O verdadeiro problema não reside no instrumento em si. Reside na forma como é comunicado: muitas vezes como uma forma simples de poupar impostos, raramente com uma apresentação completa de todos os deveres e riscos. Quem conduz clientes para tais construções sem garantir a cadeia completa de aconselhamento fiscal age com negligência — na melhor das hipóteses.

Na Spargold, a nossa ambição é outra: estamos a construir uma plataforma onde o metal precioso físico funciona de forma transparente, em conformidade com as regras e de forma duradoura como um componente do património. Isso inclui nomear verdades desconfortáveis — mesmo que tornem o próprio tema mais complicado.


Conclusão: Possível. Complexo. Apenas com total conformidade.

A compra de imóveis com metais preciosos de um entreposto aduaneiro fora da UE não é um produto de fantasia. Sob as condições corretas, é legal e pode ser fiscalmente eficiente. Os requisitos são:

✅ Período de detenção do metal precioso > 12 meses (§ 23 EStG)
✅ Documentação completa da compra, período de detenção e preço de custo
✅ Escritura notarial com descrição precisa do preço de compra
✅ Imposto de transmissão onerosa de imóveis com base no valor de mercado
✅ Documentação de origem em conformidade com a GwG
✅ Aconselhamento fiscal para ambas as partes
✅ Aceitação do vendedor — e do seu banco

Se faltar apenas um destes componentes, a construção é ou praticamente inviável ou arriscada do ponto de vista fiscal. Não há atalhos.

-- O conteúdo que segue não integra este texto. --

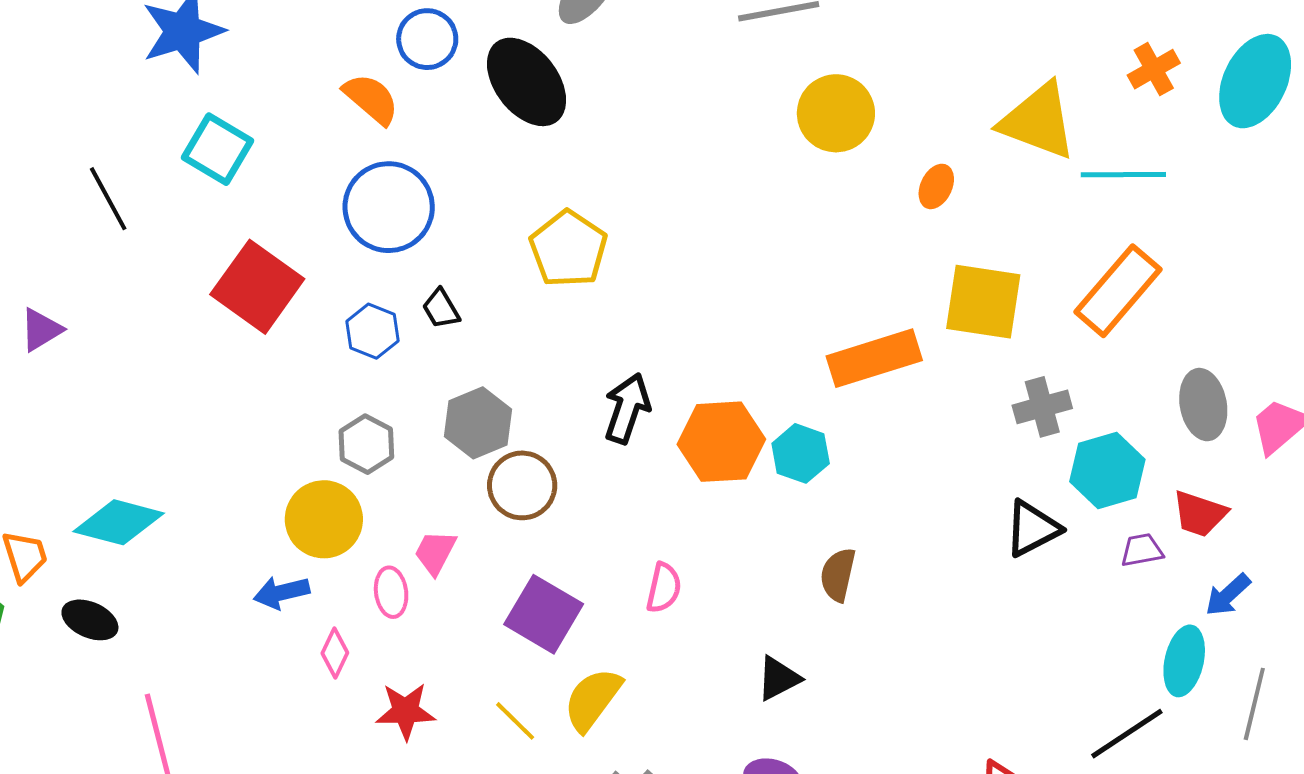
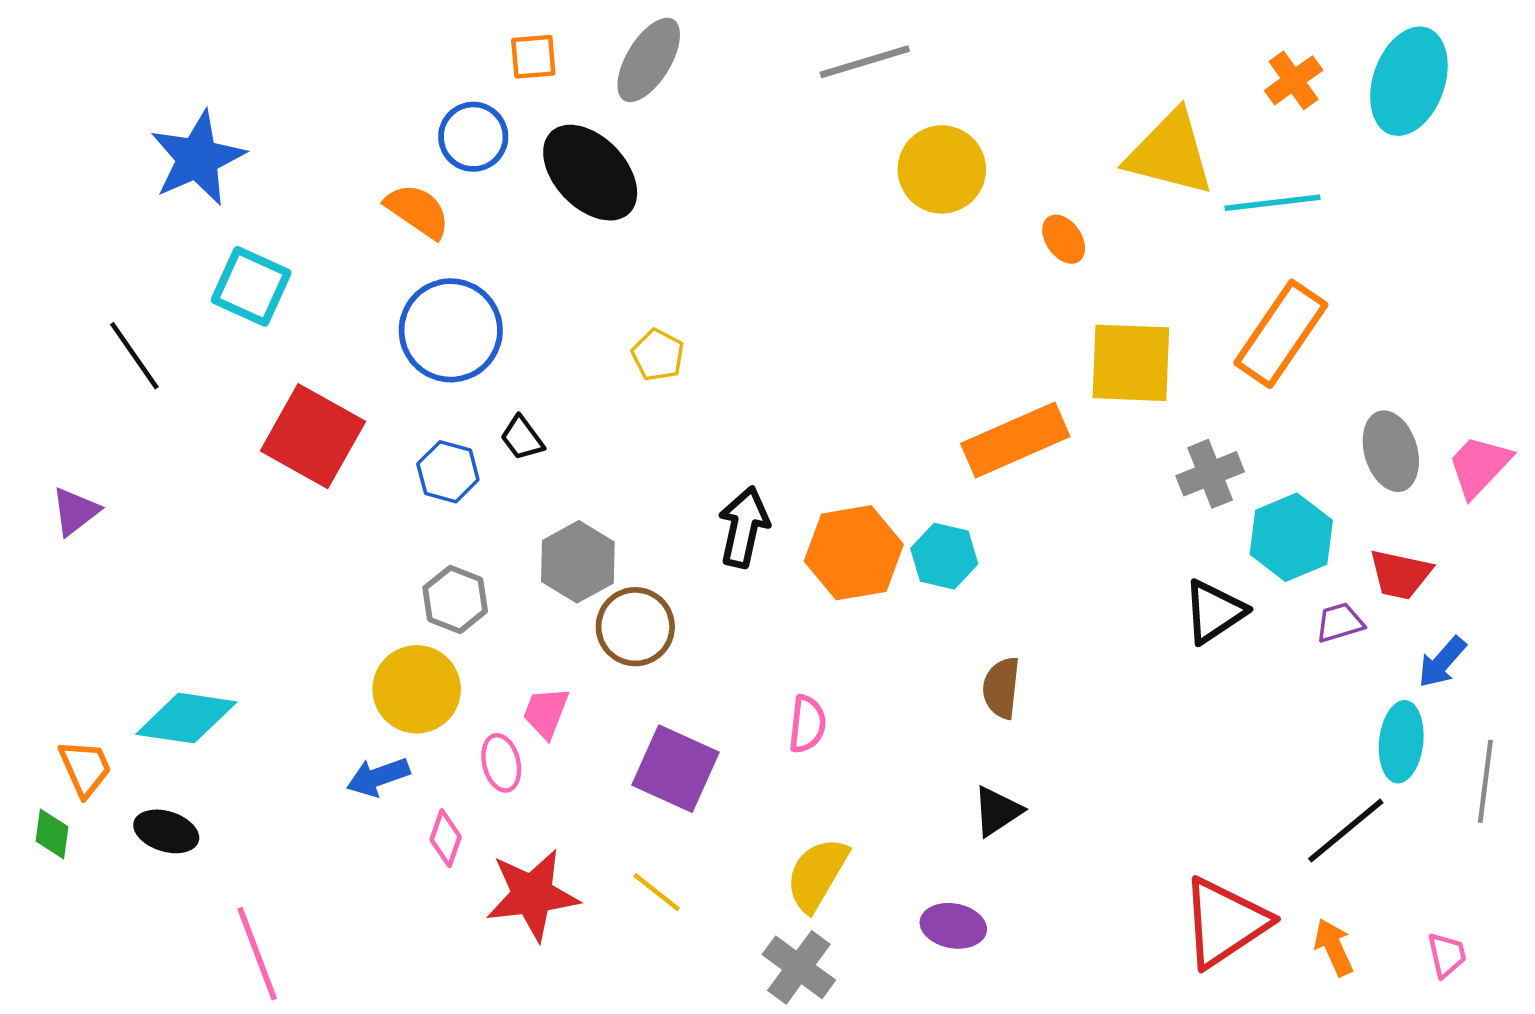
orange ellipse: (936, 186) -> (1064, 239), turned -54
yellow pentagon: (568, 249) -> (658, 355), size x0.6
black triangle: (779, 678) -> (997, 811), moved
yellow semicircle: (593, 699) -> (817, 874), moved
red star: (406, 711) -> (532, 895), size x1.4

A transparência não é o menor dos males — é o único caminho.

Quem pretender utilizar este modelo necessita de um consultor fiscal experiente, um notário especializado e uma documentação limpa e sem lacunas. Quem receia isso, deve evitá-lo.


A Spargold GmbH é uma plataforma para micro-poupança em ouro físico com sede em Jever. Defendemos investimentos em ativos reais transparentes e em conformidade com as regras — sem atalhos. Este artigo serve para informação geral e não substitui o aconselhamento fiscal ou jurídico individual. Mais informações em spar.gold


Leitura complementar: - Circular do BMF de 9 de abril de 2026 sobre o § 4 n.º 4b do UStG - § 23 n.º 1 n.º 2 do EStG (Operações de alienação privada) - § 311b do BGB (Obrigação de escritura notarial) - § 10 da GwG (Deveres de diligência em transações imobiliárias)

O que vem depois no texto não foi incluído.